## WHAT TO PRODUCE
Retype, exactly and with both ends included, the lines below from the one containing "tu vida laboral, puedes acceder a otros" through the end; omit the pictures.

## EXTRACTED MATERIAL
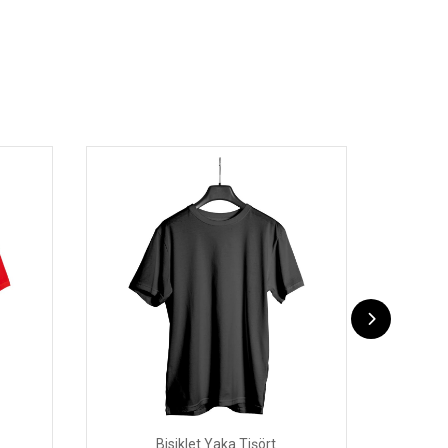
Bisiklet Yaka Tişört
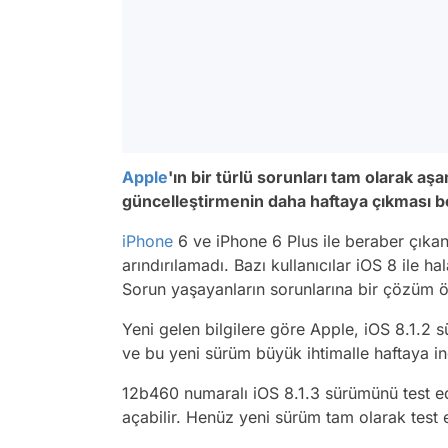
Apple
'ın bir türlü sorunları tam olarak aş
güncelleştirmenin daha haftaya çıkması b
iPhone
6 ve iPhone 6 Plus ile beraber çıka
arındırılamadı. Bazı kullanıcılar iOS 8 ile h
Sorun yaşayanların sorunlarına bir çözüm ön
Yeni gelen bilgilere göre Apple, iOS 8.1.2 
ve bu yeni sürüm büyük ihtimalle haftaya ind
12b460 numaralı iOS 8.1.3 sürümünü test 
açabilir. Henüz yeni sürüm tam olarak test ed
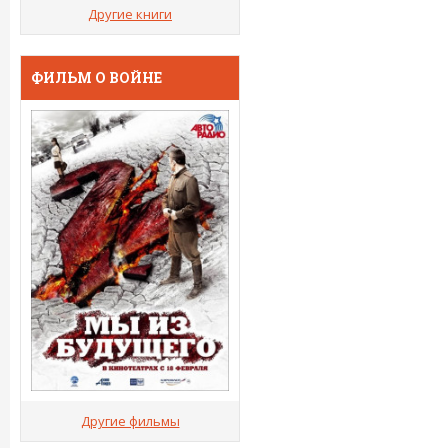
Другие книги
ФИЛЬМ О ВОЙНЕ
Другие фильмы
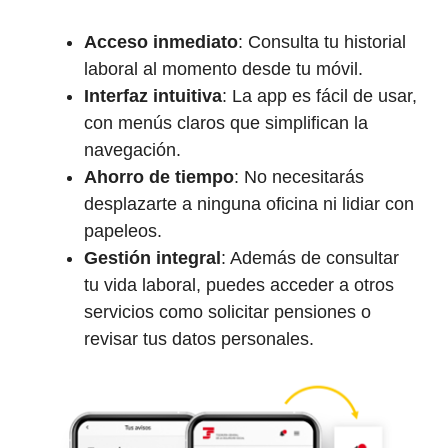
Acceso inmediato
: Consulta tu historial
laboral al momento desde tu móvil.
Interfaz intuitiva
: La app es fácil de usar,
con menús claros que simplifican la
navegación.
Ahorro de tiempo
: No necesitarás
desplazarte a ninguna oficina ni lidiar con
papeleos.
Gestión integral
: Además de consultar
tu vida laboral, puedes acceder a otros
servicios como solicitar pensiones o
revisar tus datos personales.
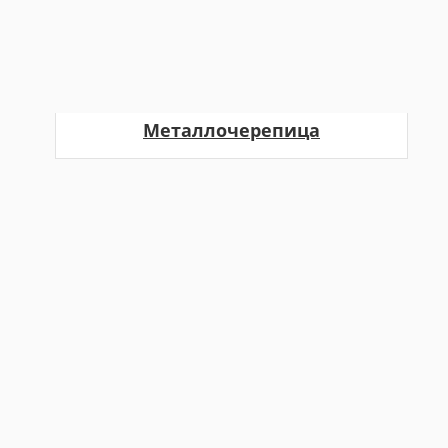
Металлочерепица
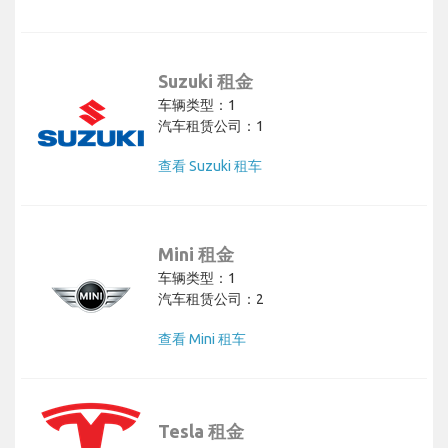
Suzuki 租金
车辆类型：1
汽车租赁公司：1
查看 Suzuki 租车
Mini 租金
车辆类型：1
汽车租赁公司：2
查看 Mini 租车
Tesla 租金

## RESPONSE AREA
tu vida laboral, puedes acceder a otros
servicios como solicitar pensiones o
revisar tus datos personales.
Металлочерепица
Suzuki 租金
车辆类型：1
汽车租赁公司：1
查看 Suzuki 租车
Mini 租金
车辆类型：1
汽车租赁公司：2
查看 Mini 租车
Tesla 租金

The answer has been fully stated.